Although increasing average discharge is positive for hydropower generation, climate change is also expected to increase the hydrological and cryospheric geo-hazard risks (Chapagain et al., 2021; Li et al., 2022; Wasti et al., 2022). Our study on hydropower potential based on annual generation only addressed annual extremes. We did not find notable differences in the long-term average performances. However, differences may emerge when analysing dry and wet months separately (Arias et al., 2020; Mishra et al., 2020) or exploring extreme flows (Paltán et al., 2021). We also observe the impact of deglaciation on discharge in RCP 4.5 where Warm Dry scenario portfolios perform better than Warm Wet portfolios in the mid-century, however the hydropower generation declines from mid to far future as glacier melt declines (Figure 9). Nevertheless, increases in discharge under deglaciation may not always lead to increasing hydropower generation, because plants will spill the additional discharge above their design discharge threshold. The spatio-temporal variation in the role of glaciers for hydropower generation across the UIB subbasins can be disaggregated by evaluating the contribution of different water balance components to hydropower generation (Schaefli et al., 2019) and the change in areas available for hydropower due to glacial melting (Farinotti et al., 2019). We also do not represent the change in future risk of compounding cryospheric geo-hazards like GLOF, landslide and other mass movement that pose structural risks to hydropower infrastructure or their daily operation (Schwanghart et al., 2016; Li et al., 2022). Deglaciation will also increase sediment fluxes and subsequent geo-hazards that are poorly understood (Cherry et al., 2017; Wasti et al., 2022) and not represented in HyPE. Advances in modeling the sediment dynamics and their integration in HyPE could produce more accurate assessment of geo-hazard risks than using historical susceptibility maps.

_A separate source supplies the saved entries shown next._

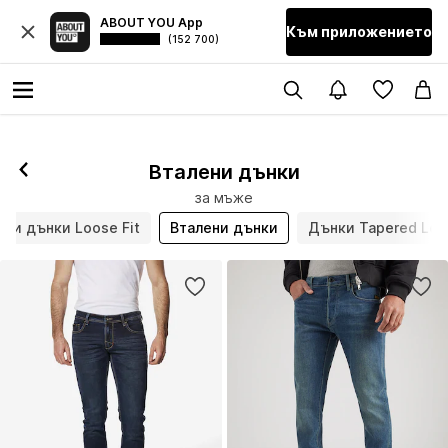
ABOUT YOU App
Към приложението
(152 700)
Вталени дънки
за мъже
ки дънки Loose Fit
Вталени дънки
Дънки Tapered Leg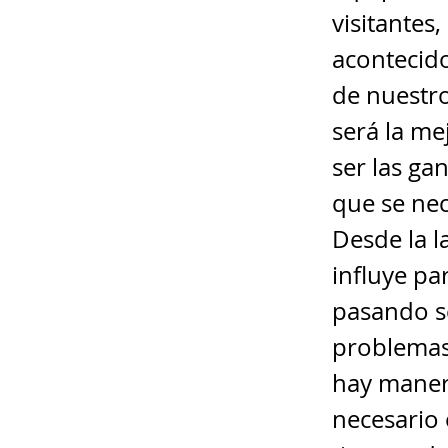
visitantes
acontecid
de nuestro 
será la me
ser las ga
que se nec
Desde la l
influye pa
pasando s
problemas 
hay manera
necesario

Our study expands the scope of hydropower exploration by integrating the HyPE model with climate projections, thus incorporating future climate considerations into hydropower decision-making processes. However, besides climate, other factors represented in HyPE will also change in the future. For instance, the cost of hardware, labor or resettlements will vary which will affect the DP and RP costs differently (Dhaubanjar et al., 2023). Furthermore, changes in current land use and expansion of road and transmission networks will alter the cost-competitiveness of hydropower development in currently remote areas. In order to isolate the impact of climate change on hydropower potential, we use the same cost functions and maps for land use and infrastructure extents in the cost minimization for historical or future hydrology. While future costs may change with inflation, hydropower projects also have high risks for cost overruns, especially for large projects (Ansar et al., 2014). Similarly, from socio-hydrological perspective, our use of the current aspirations of local stakeholder for hydropower development in the future is debatable. Changes in socio-political preference for configuration and size of hydropower plants over time will affect the hydropower potential (Dhaubanjar et al., 2023). Hence, further scenario analysis that include these evolving socio-economic factors is necessary to understand if they amplify or attenuate the spatially varying impact of climate change on hydropower potential across the UIB.

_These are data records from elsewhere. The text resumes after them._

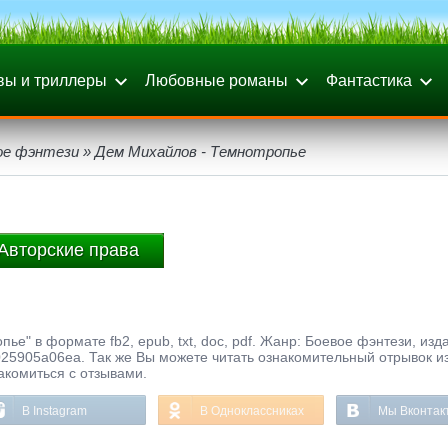
вы и триллеры
Любовные романы
Фантастика
ое фэнтези
» Дем Михайлов - Темнотропье
Авторские права
ье" в формате fb2, epub, txt, doc, pdf. Жанр: Боевое фэнтези, изд
5905a06ea. Так же Вы можете читать ознакомительный отрывок из
акомиться с отзывами.
В Instagram
В Одноклассниках
Мы Вконтак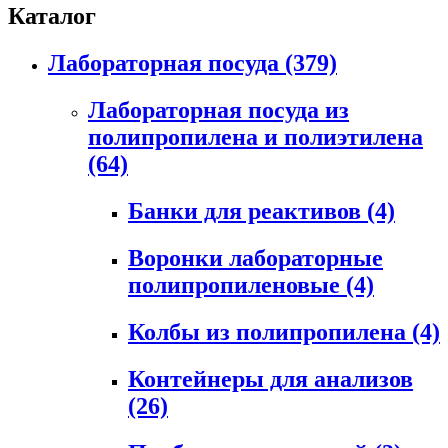
Каталог
Лабораторная посуда
(379)
Лабораторная посуда из
полипропилена и полиэтилена
(64)
Банки для реактивов
(4)
Воронки лабораторные
полипропиленовые
(4)
Колбы из полипропилена
(4)
Контейнеры для анализов
(26)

5.3 Implications for hydropower development
Our quantification shows that future climate will have varied impact on hydropower potential in different parts of the basin, as well as on different plant configurations. We also demonstrate that using future climate and hydrological projections in the present-day design of hydropower portfolios improves their performance under a broad spectrum of climate scenarios when compared to portfolios based on historical hydro-climatology. Hence, the hydropower development policies of riparian countries in the UIB should require the use of future projections for selecting the design discharges when sizing hydropower plants, at the national or the individual plant scale. Design discharge is one of the most sensitive parameters in potential assessment in the UIB (Yousuf et al., 2017; Dhaubanjar et al., 2023) and elsewhere (Gernaat et al., 2017). Our analysis demonstrates that using design discharge based on historical discharge results in under-designed systems for the wetter futures that appear more likely in our projection ensembles. Furthermore, given the variation in projections across different climate scenarios, it is also important that policies require the use of multiple scenarios considering a larger variety of plausible climates to consider the uncertainty in future hydro-climatic projects in hydropower design decisions.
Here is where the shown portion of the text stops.